Oh, those sweet, sweet naive days when I had no idea what a blessing it was that boys were too shallow to like me. My mom had told me, when I was a junior in high school, not to worry about the boys in school who don’t like me back. She said that there ARE guys who like girls like me, I’ll meet them eventually, and that these high school boys just aren’t suitable. She said to just be patient. I cried to Grace on the phone after finding out another one of my crushes that I had thought was going somewhere, met my friend and decided to pursue her instead. Same old story back then. She told me that boys can’t appreciate me yet, and that one day, they will. They just need to grow up first.

I think that’s why I’ve always enjoyed going up north to visit college roommie Diana and her friends so much. It’s a mixed-gender group that is just happy-go-lucky and not incestuous. We hang out, goof off, have silly battles of wits, do active stuff, and I think we really do trust each other. We trust that we’re all good people who’ve proven to be good shoulders to cry on or good sounding boards to troubleshoot with. Gosh, and I’ve only known some of them for 11 months so far. But it reminds me of high school. I’ve had a back-stabbing friend, too, but when the group hung out in high school, the chemistry was fun and simple, just like hanging out with the Northern Cal people.

I do miss high school. Wow, it’s been 12 years. Maybe in another 2 years, I’ll miss college in the same way.

Yeah, I’m okay, thanks for asking.

Sometimes being writing-oriented means that I notice a particular feeling, psychological process or event, and a mental narration starts reeling. Sometimes I write this narration down in a poem to capture the moment.
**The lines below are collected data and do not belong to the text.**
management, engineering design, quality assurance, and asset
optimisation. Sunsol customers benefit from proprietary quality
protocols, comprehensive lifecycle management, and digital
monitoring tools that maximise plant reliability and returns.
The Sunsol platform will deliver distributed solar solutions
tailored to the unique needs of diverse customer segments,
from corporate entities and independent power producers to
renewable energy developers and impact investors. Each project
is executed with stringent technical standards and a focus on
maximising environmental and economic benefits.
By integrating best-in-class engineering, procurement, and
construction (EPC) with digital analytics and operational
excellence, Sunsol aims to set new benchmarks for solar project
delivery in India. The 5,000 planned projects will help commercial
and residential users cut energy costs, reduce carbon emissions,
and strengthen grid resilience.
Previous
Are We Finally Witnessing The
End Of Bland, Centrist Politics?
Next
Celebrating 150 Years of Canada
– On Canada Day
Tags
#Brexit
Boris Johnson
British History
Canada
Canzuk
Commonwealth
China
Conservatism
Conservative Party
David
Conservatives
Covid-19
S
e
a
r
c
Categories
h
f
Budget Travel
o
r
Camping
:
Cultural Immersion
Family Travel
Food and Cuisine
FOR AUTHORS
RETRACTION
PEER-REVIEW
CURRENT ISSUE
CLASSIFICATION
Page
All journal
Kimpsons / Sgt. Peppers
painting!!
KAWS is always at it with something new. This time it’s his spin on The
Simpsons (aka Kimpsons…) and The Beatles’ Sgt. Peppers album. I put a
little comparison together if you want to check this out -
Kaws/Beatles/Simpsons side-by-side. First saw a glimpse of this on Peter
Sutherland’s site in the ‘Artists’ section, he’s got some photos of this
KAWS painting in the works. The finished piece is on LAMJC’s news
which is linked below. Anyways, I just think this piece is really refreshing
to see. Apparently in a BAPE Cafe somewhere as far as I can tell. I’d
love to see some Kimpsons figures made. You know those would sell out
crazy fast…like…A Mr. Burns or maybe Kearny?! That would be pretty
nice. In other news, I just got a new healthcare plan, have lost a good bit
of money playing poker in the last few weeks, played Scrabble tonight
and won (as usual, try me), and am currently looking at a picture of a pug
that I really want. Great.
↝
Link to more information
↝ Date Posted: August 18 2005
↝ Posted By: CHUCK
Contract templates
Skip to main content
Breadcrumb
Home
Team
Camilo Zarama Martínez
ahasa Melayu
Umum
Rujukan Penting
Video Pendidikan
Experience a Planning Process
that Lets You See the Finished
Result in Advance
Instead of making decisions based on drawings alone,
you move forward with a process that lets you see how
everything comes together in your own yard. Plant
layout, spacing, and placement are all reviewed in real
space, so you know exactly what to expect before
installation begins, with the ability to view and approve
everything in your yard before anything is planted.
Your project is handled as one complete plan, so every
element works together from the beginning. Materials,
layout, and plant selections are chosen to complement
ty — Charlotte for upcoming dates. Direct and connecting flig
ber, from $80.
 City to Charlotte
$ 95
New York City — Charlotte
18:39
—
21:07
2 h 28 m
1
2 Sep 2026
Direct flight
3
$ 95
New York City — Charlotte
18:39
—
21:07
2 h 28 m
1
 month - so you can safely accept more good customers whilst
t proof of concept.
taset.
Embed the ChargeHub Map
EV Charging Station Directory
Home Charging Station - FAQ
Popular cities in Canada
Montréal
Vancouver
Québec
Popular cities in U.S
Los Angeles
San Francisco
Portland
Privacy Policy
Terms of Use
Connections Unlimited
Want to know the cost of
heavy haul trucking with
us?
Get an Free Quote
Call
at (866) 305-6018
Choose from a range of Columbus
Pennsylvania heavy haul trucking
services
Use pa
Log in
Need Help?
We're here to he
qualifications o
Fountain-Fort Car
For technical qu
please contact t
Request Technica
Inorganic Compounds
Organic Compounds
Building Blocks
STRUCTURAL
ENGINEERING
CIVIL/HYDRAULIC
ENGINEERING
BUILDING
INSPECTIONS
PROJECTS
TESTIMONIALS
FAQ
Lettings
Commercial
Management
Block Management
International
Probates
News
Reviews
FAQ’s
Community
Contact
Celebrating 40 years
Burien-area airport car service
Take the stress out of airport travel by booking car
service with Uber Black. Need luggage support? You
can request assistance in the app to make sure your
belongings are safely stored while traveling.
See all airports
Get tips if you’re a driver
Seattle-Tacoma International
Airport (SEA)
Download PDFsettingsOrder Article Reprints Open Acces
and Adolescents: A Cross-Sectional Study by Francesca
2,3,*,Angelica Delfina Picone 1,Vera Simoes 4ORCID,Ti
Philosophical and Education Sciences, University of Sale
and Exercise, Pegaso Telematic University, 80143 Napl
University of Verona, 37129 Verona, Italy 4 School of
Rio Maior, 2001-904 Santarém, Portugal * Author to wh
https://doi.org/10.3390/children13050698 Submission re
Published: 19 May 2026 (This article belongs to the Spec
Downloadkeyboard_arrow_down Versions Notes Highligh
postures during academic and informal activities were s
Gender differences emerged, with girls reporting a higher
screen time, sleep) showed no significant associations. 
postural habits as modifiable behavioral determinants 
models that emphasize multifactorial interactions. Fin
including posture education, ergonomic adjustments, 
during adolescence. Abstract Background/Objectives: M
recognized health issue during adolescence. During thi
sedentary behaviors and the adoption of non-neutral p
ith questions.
It’s a snapshot of an extreme time of awareness. Since I started blogging, I write poetry less (it takes longer) and post in prose instead. I’m sure a lot of people have these moments, but most shake it off and let it pass and be forgotten. I surrender to it and let it overtake me. And then I want to describe it and document it.

This time the seed was to describe a moment, presumably the latest of many such moments when one person in a couple is made aware that the honeymoon is over for the other person, for not for the first person. When he doesn’t bother to call or show up on time because he’s hanging out with his friends; when he rolls his eyes at you while you’re in tears; when he yells at you during a discussion even though you’re calm; when you’ve asked him to do something several times to alleviate some discomfort on your part and he doesn’t do it and doesn’t acknowledge your discomfort; when he has gone from not getting enough of you to not caring whether you’re around and making plans that exclude you; when you touch him suggestively and he suddenly remembers he needs to return a phone call and gets up to do it; when he’s given 2 tickets to some event and invites a friend instead of you. Somehow you haven’t moved and yet everything has changed around you.

Nothing has happened, he didn’t turn into an ass, and yet you’re left hurt and bewildered, and other people don’t understand why. You’re not crazy. You’re likely just a romantic who’s with someone who’s, well, not.